• _TASK INSTRUCTIONS_
Please work out how many lines in the data below hold the word "Jahr", and state only the number.

Collected data:
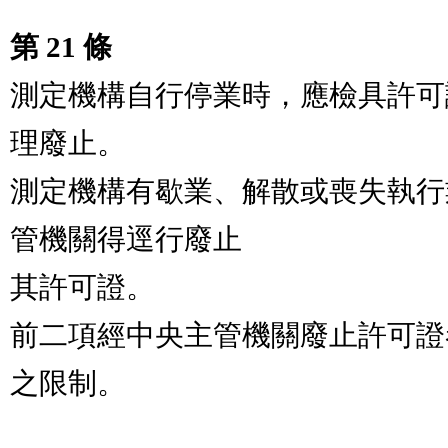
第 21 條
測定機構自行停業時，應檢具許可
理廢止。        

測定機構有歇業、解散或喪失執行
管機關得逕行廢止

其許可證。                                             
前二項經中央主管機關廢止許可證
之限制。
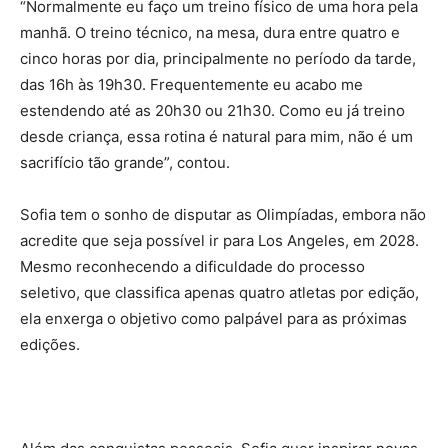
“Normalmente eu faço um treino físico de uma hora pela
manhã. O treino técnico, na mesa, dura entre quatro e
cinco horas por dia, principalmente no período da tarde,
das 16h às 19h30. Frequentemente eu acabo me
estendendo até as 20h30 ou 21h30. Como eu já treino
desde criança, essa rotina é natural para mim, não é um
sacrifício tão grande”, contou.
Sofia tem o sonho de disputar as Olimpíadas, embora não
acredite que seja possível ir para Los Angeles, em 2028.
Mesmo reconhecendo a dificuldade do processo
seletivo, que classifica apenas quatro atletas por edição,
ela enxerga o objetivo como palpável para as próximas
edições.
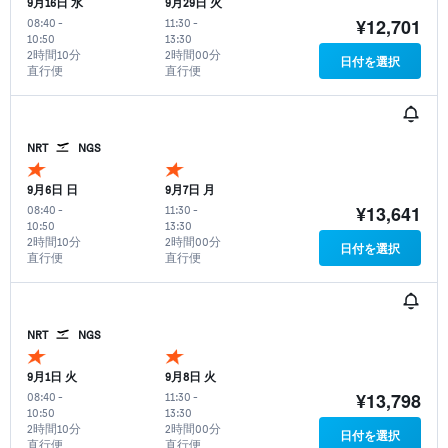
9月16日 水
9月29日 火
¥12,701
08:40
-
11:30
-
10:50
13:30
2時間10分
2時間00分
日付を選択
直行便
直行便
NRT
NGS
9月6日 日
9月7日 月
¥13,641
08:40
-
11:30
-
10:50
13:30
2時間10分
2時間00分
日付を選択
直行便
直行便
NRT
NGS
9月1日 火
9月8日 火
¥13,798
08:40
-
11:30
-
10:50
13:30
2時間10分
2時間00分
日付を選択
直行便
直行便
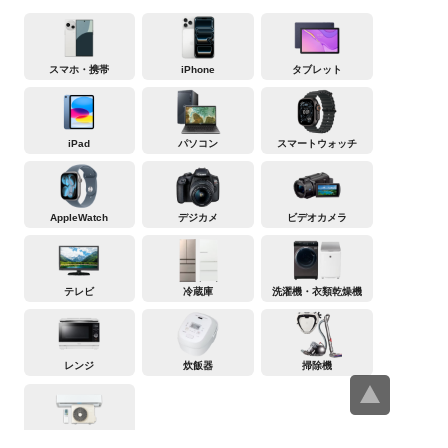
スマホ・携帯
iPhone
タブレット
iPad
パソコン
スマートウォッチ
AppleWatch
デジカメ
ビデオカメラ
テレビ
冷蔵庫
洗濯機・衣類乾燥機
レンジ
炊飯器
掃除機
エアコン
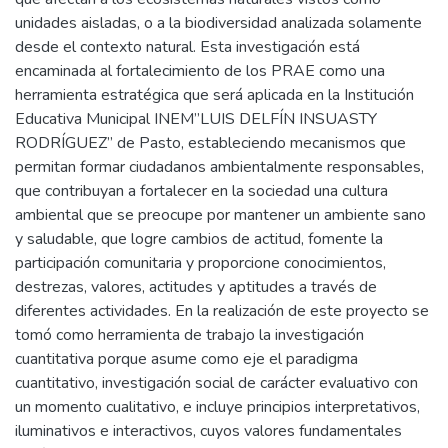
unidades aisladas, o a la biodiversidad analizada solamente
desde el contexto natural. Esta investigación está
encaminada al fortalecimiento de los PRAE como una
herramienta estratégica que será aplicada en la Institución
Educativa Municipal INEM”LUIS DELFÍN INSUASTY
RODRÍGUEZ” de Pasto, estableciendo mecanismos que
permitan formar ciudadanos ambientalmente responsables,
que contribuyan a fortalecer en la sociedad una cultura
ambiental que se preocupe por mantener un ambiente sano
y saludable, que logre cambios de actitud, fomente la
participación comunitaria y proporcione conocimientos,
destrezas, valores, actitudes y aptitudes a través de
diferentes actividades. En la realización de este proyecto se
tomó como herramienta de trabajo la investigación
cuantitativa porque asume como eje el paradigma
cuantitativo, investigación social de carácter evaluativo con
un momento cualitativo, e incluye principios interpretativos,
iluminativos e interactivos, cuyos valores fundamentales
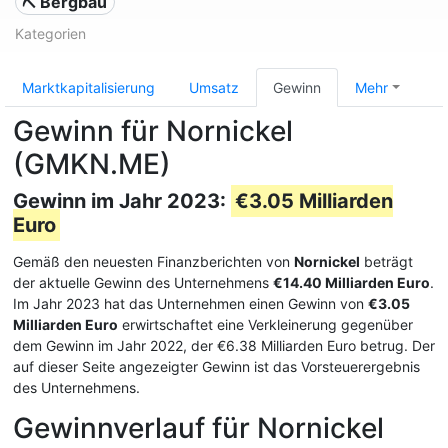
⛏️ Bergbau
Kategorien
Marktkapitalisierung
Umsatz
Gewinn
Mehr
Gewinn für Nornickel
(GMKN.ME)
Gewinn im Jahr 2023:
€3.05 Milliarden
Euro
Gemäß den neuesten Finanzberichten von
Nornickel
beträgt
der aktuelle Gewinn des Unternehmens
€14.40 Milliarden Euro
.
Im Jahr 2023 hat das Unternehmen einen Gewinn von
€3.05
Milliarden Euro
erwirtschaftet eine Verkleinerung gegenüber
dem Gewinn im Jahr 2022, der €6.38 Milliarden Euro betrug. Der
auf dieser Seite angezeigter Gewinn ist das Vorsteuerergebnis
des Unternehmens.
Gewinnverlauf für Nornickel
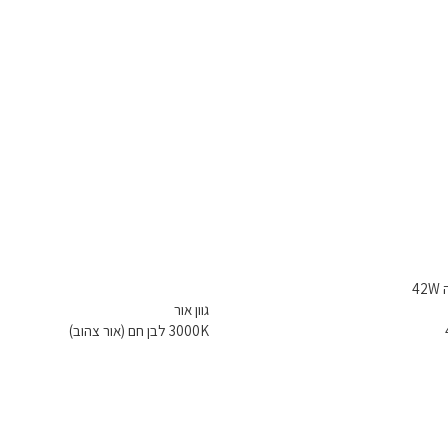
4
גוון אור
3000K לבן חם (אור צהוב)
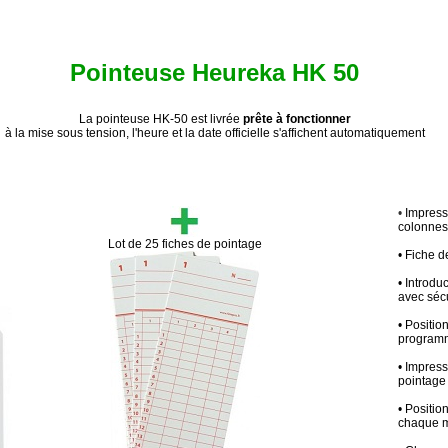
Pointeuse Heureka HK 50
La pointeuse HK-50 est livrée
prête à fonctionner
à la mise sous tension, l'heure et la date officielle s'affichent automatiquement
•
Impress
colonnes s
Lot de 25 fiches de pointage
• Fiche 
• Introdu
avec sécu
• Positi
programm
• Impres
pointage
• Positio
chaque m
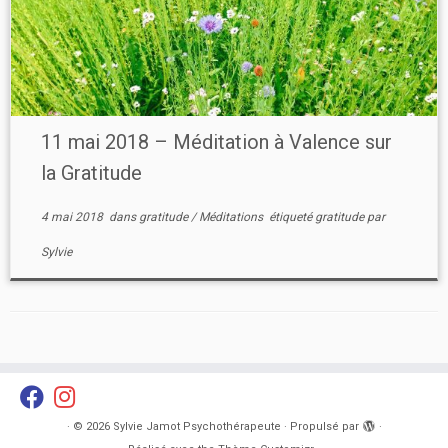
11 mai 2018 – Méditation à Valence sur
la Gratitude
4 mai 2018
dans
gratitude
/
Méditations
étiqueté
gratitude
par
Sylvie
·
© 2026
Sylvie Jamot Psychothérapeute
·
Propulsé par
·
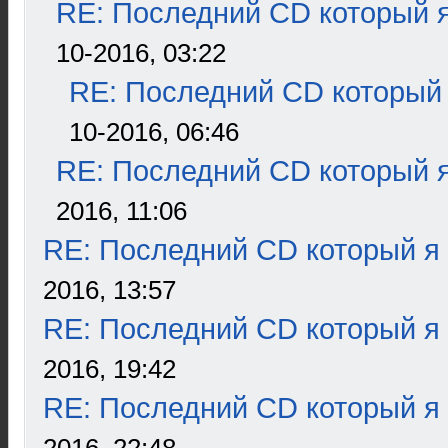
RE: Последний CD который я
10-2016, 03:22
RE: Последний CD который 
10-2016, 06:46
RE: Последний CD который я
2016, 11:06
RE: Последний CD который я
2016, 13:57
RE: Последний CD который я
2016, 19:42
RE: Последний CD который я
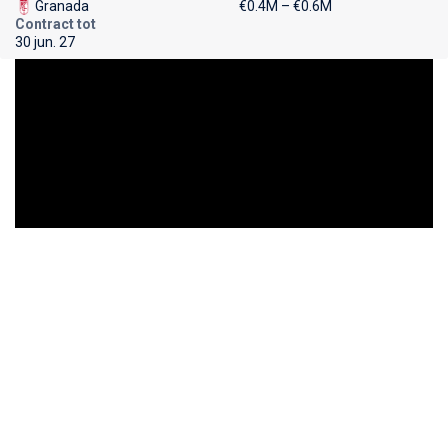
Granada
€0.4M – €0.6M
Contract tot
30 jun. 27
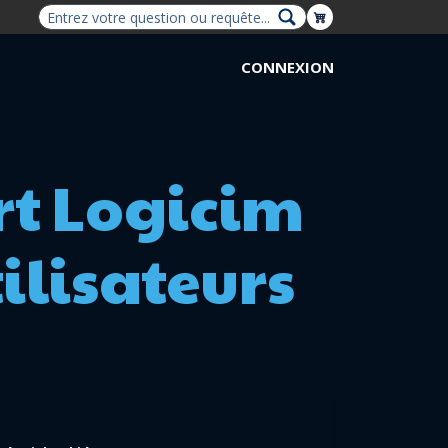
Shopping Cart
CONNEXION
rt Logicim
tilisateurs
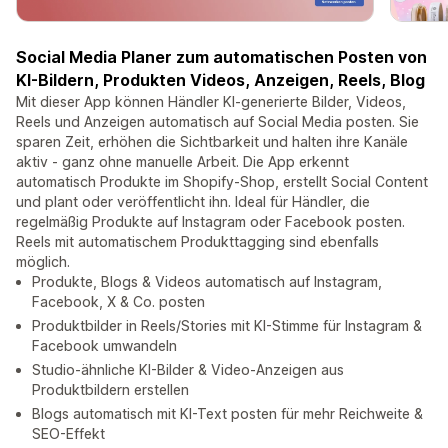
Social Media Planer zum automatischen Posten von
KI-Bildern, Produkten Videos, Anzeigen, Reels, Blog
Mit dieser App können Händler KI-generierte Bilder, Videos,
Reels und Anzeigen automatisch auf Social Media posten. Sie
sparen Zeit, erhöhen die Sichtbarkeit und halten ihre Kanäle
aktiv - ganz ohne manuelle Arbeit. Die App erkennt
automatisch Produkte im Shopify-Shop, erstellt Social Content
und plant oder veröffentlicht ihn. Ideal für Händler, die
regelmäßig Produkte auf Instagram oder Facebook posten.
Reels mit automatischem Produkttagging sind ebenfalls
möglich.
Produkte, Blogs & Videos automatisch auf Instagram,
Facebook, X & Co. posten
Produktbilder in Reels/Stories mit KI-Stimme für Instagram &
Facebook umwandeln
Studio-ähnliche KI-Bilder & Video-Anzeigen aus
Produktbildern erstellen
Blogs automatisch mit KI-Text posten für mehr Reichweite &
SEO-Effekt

• _TASK RESULT_
3